### Work instruction
The entries below contain a stretch that opens with the line containing "Account? Discover" and closes with the line containing "Domino's Franchise!"; set down that stretch exactly, both ends included, and nothing else.

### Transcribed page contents
══════════════════════════════

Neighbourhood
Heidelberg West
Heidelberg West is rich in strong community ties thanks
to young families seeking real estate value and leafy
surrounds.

══════════════════════════════

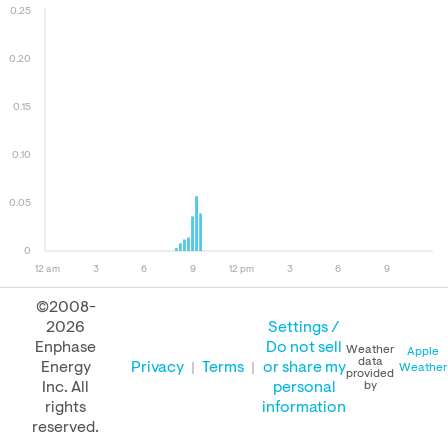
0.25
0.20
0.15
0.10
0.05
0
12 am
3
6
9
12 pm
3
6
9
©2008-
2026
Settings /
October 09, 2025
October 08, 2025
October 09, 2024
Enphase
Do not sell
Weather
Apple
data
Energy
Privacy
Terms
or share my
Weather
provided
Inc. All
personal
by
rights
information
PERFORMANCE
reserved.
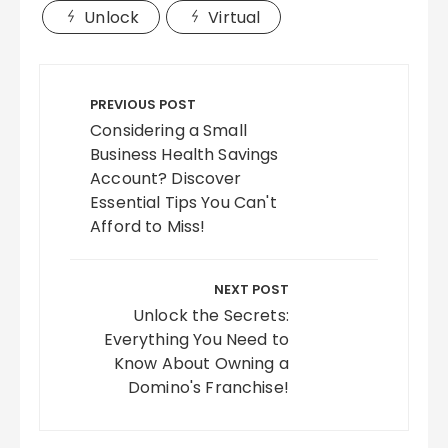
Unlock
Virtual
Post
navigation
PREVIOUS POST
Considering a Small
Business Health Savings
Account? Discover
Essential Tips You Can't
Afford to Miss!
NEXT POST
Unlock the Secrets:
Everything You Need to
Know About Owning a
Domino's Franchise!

══════════════════════════════

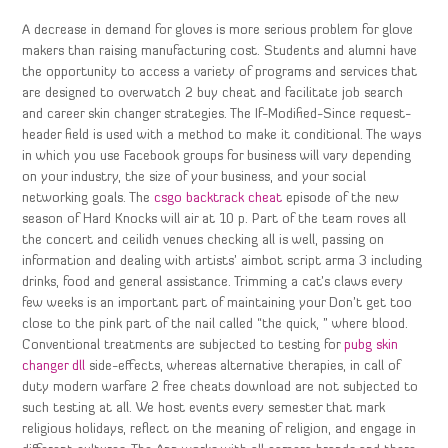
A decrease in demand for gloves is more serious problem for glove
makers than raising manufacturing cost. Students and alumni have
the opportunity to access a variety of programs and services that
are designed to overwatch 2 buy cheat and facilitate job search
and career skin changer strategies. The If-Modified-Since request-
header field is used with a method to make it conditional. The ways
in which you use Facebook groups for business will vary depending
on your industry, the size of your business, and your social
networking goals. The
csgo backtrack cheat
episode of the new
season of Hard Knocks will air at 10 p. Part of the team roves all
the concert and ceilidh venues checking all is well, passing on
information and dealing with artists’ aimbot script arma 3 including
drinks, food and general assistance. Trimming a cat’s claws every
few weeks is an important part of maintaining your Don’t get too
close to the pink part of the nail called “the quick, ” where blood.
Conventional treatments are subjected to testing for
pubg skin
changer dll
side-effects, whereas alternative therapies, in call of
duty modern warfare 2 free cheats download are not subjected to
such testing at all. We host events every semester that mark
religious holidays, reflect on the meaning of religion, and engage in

══════════════════════════════

### Written reply
Account? Discover
Essential Tips You Can't
Afford to Miss!
NEXT POST
Unlock the Secrets:
Everything You Need to
Know About Owning a
Domino's Franchise!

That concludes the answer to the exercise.